Author: None (zduka)

<details>
<summary>Changes</summary>

Previously, after the algorithm fixpointed, the state was manually patched by emitting BDVs for EE instructions earlier, while marking some (but not all) vector and vector<->scalar instructions as conflict. This causes issues as not all instructions that required BDVs had them emitted and due to after-fixpoint patching, the extra BDVs did not propagate to their users.
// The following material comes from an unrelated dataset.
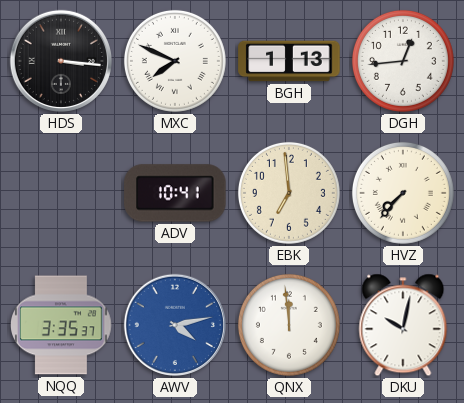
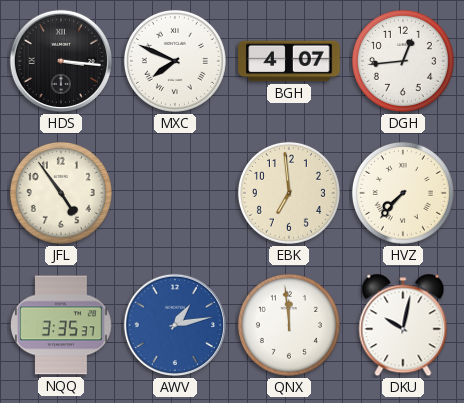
BGH: 1:13 -> 4:07
JFL: none -> 4:54
ADV: 10:41 -> none
AWV: 4:13 -> 1:13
This change fixes both by rewriting the logic for BDV insertion & patching. Instead of inserting the BDV for EE earlier, it merely marks every EE instruction as a conflict. The two phase insertion algorithm (first insert empty instructions and patch the BDVState, then actually connect the BDV instructions to their input bases) then ensures correct propagation to all its users. Furthermore the shufflevector instruction as well as all instances of IE instruction are conservatively marked as conflicts as well, fixing the second problem.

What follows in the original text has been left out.